Could you write out the records below exactly as they appear, leaving out any pictures?

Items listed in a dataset
▼

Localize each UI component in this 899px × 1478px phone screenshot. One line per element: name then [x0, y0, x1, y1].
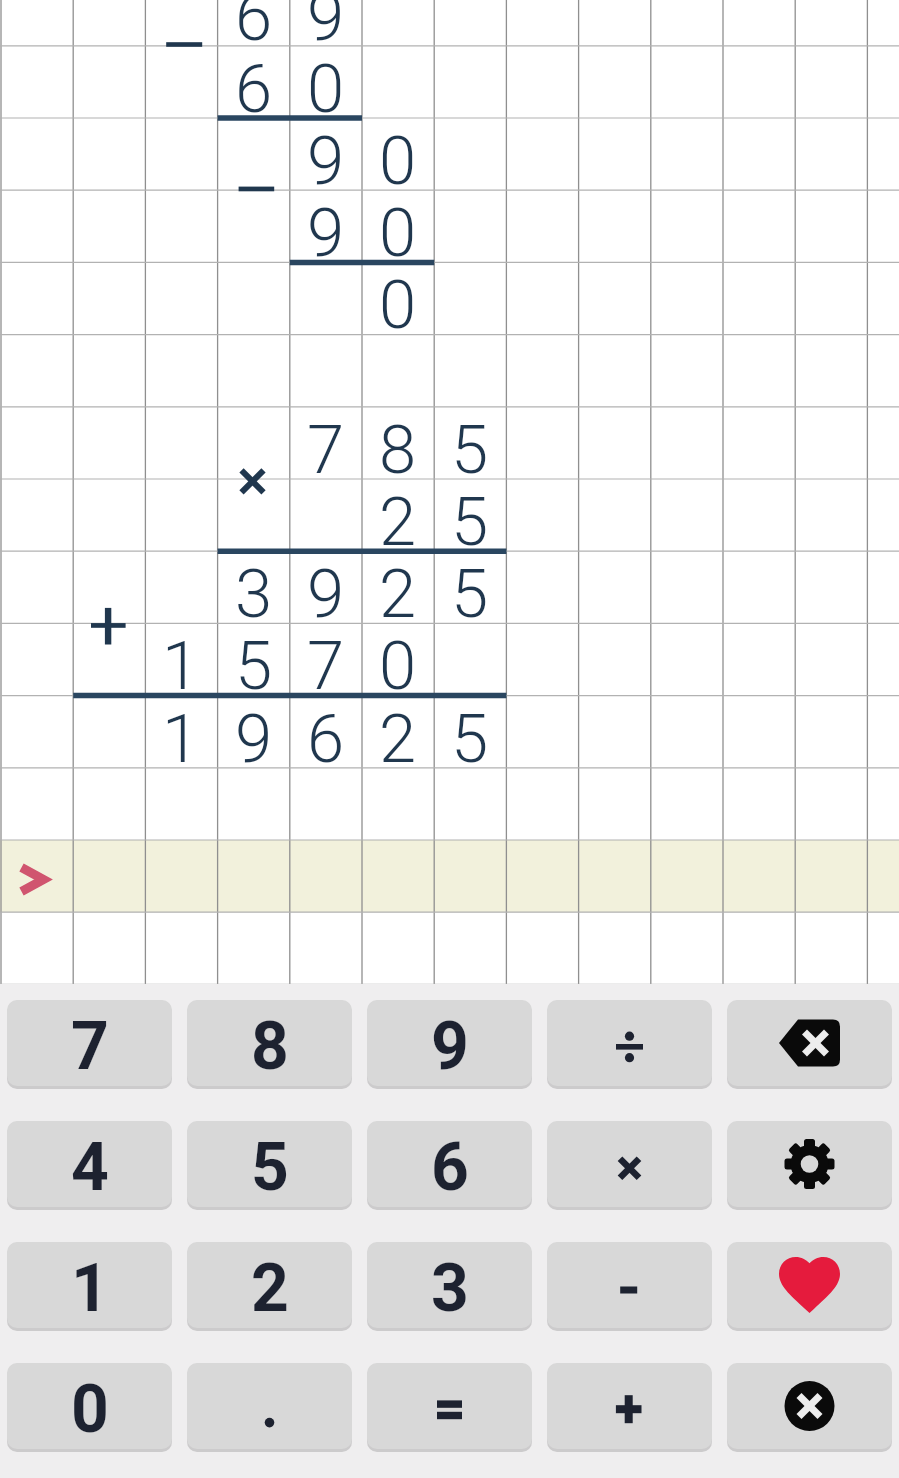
staticText: 7	[307, 627, 345, 699]
staticText: 0	[379, 194, 417, 266]
staticText: 0	[379, 122, 417, 194]
staticText: 9	[307, 194, 345, 266]
button[interactable]: 9	[367, 1000, 532, 1086]
staticText: 7	[71, 1008, 109, 1085]
staticText: 2	[379, 555, 417, 627]
staticText: 5	[451, 555, 489, 627]
button[interactable]	[547, 1000, 712, 1086]
staticText: 8	[251, 1008, 289, 1085]
staticText: 5	[235, 627, 273, 699]
button[interactable]	[727, 1121, 892, 1207]
staticText: 9	[307, 555, 345, 627]
staticText: 5	[451, 700, 489, 772]
staticText: 6	[235, 50, 273, 122]
button[interactable]: 7	[7, 1000, 172, 1086]
button[interactable]	[547, 1363, 712, 1449]
button[interactable]: 4	[7, 1121, 172, 1207]
staticText: 1	[162, 700, 200, 772]
staticText: 3	[431, 1250, 469, 1327]
button[interactable]	[727, 1363, 892, 1449]
staticText: 0	[379, 266, 417, 338]
staticText: 9	[307, 122, 345, 194]
staticText: 9	[431, 1008, 469, 1085]
staticText: 2	[379, 700, 417, 772]
staticText: 3	[235, 555, 273, 627]
staticText: 5	[451, 411, 489, 483]
staticText: 9	[235, 700, 273, 772]
staticText: 0	[379, 627, 417, 699]
staticText: 1	[162, 627, 200, 699]
button[interactable]: 2	[187, 1242, 352, 1328]
button[interactable]	[547, 1242, 712, 1328]
staticText: 4	[71, 1129, 109, 1206]
button[interactable]	[727, 1000, 892, 1086]
staticText: 6	[235, 0, 273, 50]
button[interactable]: 6	[367, 1121, 532, 1207]
button[interactable]	[367, 1363, 532, 1449]
staticText: 9	[307, 0, 345, 50]
staticText: 1	[71, 1250, 109, 1327]
button[interactable]	[187, 1363, 352, 1449]
button[interactable]: 3	[367, 1242, 532, 1328]
staticText: 6	[307, 700, 345, 772]
staticText: 0	[307, 50, 345, 122]
button[interactable]: 0	[7, 1363, 172, 1449]
staticText: 5	[451, 483, 489, 555]
button[interactable]: 1	[7, 1242, 172, 1328]
staticText: 5	[251, 1129, 289, 1206]
button[interactable]: 5	[187, 1121, 352, 1207]
staticText: 0	[71, 1371, 109, 1448]
button[interactable]: 8	[187, 1000, 352, 1086]
staticText: 6	[431, 1129, 469, 1206]
staticText: 8	[379, 411, 417, 483]
staticText: 2	[251, 1250, 289, 1327]
button[interactable]	[727, 1242, 892, 1328]
button[interactable]	[547, 1121, 712, 1207]
staticText: 2	[379, 483, 417, 555]
staticText: 7	[307, 411, 345, 483]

▲

THE COMPLETED TASK:
Localize each UI component in this 899px × 1478px phone screenshot. One line per element: name then [x0, y0, x1, y1].
staticText: 7	[307, 627, 345, 699]
staticText: 0	[379, 194, 417, 266]
staticText: 0	[379, 122, 417, 194]
staticText: 9	[307, 194, 345, 266]
button[interactable]: 9	[367, 1000, 532, 1086]
staticText: 7	[71, 1008, 109, 1085]
staticText: 2	[379, 555, 417, 627]
staticText: 5	[451, 555, 489, 627]
button[interactable]	[547, 1000, 712, 1086]
staticText: 8	[251, 1008, 289, 1085]
staticText: 5	[235, 627, 273, 699]
button[interactable]	[727, 1121, 892, 1207]
staticText: 9	[307, 555, 345, 627]
staticText: 5	[451, 700, 489, 772]
staticText: 6	[235, 50, 273, 122]
button[interactable]: 7	[7, 1000, 172, 1086]
button[interactable]	[547, 1363, 712, 1449]
button[interactable]: 4	[7, 1121, 172, 1207]
staticText: 1	[162, 700, 200, 772]
staticText: 3	[431, 1250, 469, 1327]
button[interactable]	[727, 1363, 892, 1449]
staticText: 0	[379, 266, 417, 338]
staticText: 9	[307, 122, 345, 194]
staticText: 9	[431, 1008, 469, 1085]
staticText: 2	[379, 700, 417, 772]
staticText: 3	[235, 555, 273, 627]
staticText: 5	[451, 411, 489, 483]
staticText: 9	[235, 700, 273, 772]
staticText: 0	[379, 627, 417, 699]
staticText: 1	[162, 627, 200, 699]
button[interactable]: 2	[187, 1242, 352, 1328]
button[interactable]	[547, 1242, 712, 1328]
staticText: 4	[71, 1129, 109, 1206]
button[interactable]	[727, 1000, 892, 1086]
staticText: 6	[235, 0, 273, 50]
button[interactable]: 6	[367, 1121, 532, 1207]
button[interactable]	[367, 1363, 532, 1449]
staticText: 9	[307, 0, 345, 50]
staticText: 1	[71, 1250, 109, 1327]
button[interactable]	[187, 1363, 352, 1449]
button[interactable]: 3	[367, 1242, 532, 1328]
staticText: 6	[307, 700, 345, 772]
staticText: 0	[307, 50, 345, 122]
button[interactable]: 0	[7, 1363, 172, 1449]
staticText: 5	[451, 483, 489, 555]
button[interactable]: 1	[7, 1242, 172, 1328]
staticText: 5	[251, 1129, 289, 1206]
button[interactable]: 5	[187, 1121, 352, 1207]
staticText: 0	[71, 1371, 109, 1448]
button[interactable]: 8	[187, 1000, 352, 1086]
staticText: 6	[431, 1129, 469, 1206]
staticText: 8	[379, 411, 417, 483]
staticText: 2	[251, 1250, 289, 1327]
button[interactable]	[727, 1242, 892, 1328]
button[interactable]	[547, 1121, 712, 1207]
staticText: 2	[379, 483, 417, 555]
staticText: 7	[307, 411, 345, 483]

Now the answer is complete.